I reached into my left eye and tried to pull it out of my skull. My fingers were thick, tough with calluses, and I couldn’t get them into the socket. Charlie screamed, hollering so loud in my head it damn near curdled my blood, but I wasn’t going to give up. Instead I knelt down and felt on the ground for something – anything – and soon my big hand fell upon a moldering splinter of wood.
That’ll do, I figured, and jammed it under the eye like I was trying to lever a stone free. The pain was immeasurable. I jimmied the stick downward.
The eyeball came free, and plopped into the mud. Charlie’s screams ended abruptly, and my headache was gone as quick as it came, replaced with a whole new misery. I curled the eyeball into my hands and took a look at it, which is a strange thing, staring at your own eyeball. It wasn’t all that gross, not really. My cheeks felt wet. Red drops spattered my forearm as I looked at my own peeper.
Grunting, I tossed it into the lake. It made a sound like when a fish hits a bug on the water.
Back at the car, I took a few minutes to throw up, wipe my brow, and then throw up again. I soaked up some of the blood with a handful of tissues I had in the car.

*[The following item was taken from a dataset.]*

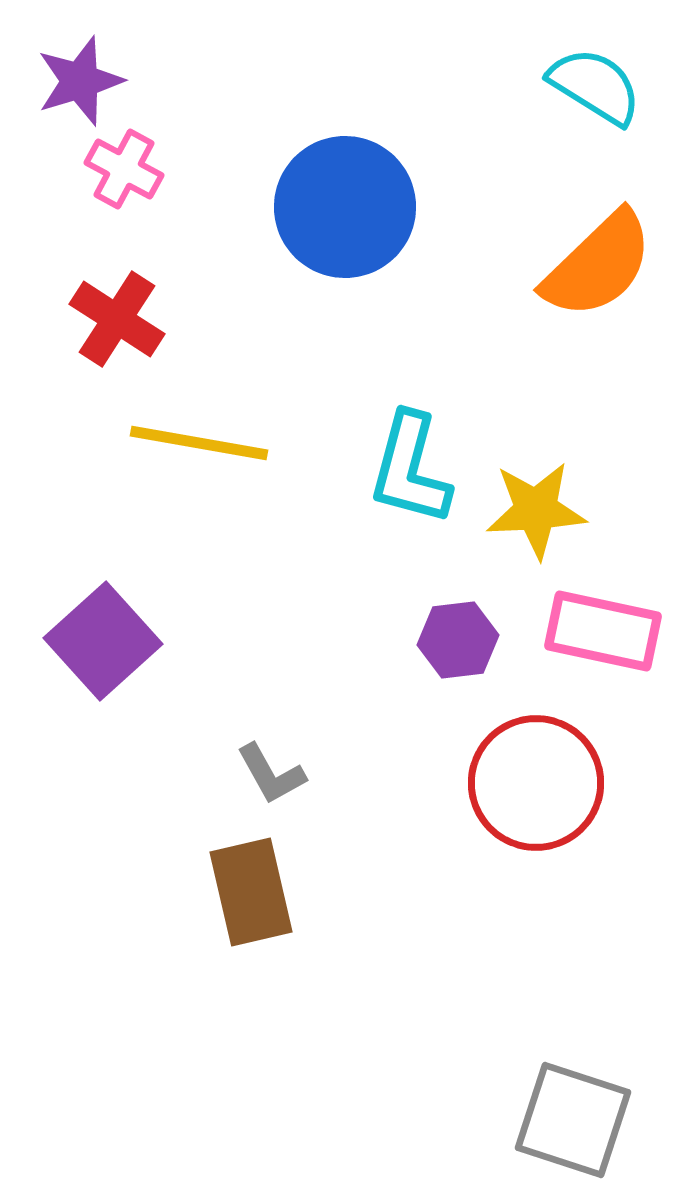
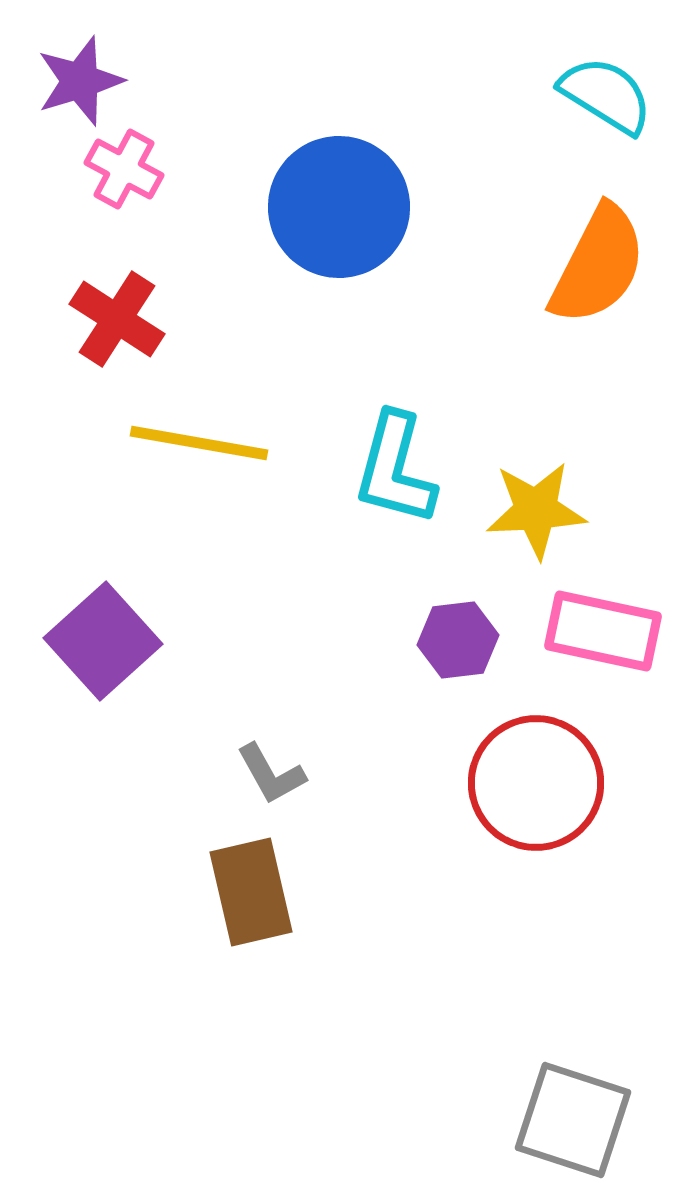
cyan semicircle: moved 11 px right, 9 px down
blue circle: moved 6 px left
orange semicircle: rotated 19 degrees counterclockwise
cyan L-shape: moved 15 px left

I popped the trunk. I carried the paint cans down to the edge of the dock and then loaded them up rocks. After that, it was Dawn’s turn. Cradling her body in my arms, I lovingly rested her against the wood, and bundled her up in a dark sheet.
I told her I loved her.
Once she was sufficiently weighed down, I rolled her off and into the water. A weird part of me wished my father was there to see it happen.

* * *


The floater came back.
It showed up about a month later. Once again, it began as a translucent speck. It rolled, pitched and dove around my eyeball like a drunken mote of dust.
I decided I had to cut my other eye out. This time, I bought a knife for the job. It was a paring knife from Wal-Mart: short and sharp.
Later, though, as I brought the blade to my eye, the floater again became a face, except there was no headache this time, and the face was not Charlie Doyle’s.
It was Dawn.
She cooed at me and made sweet little kissy noises. She told me, “Love is deep,” and that made me feel a little bit better.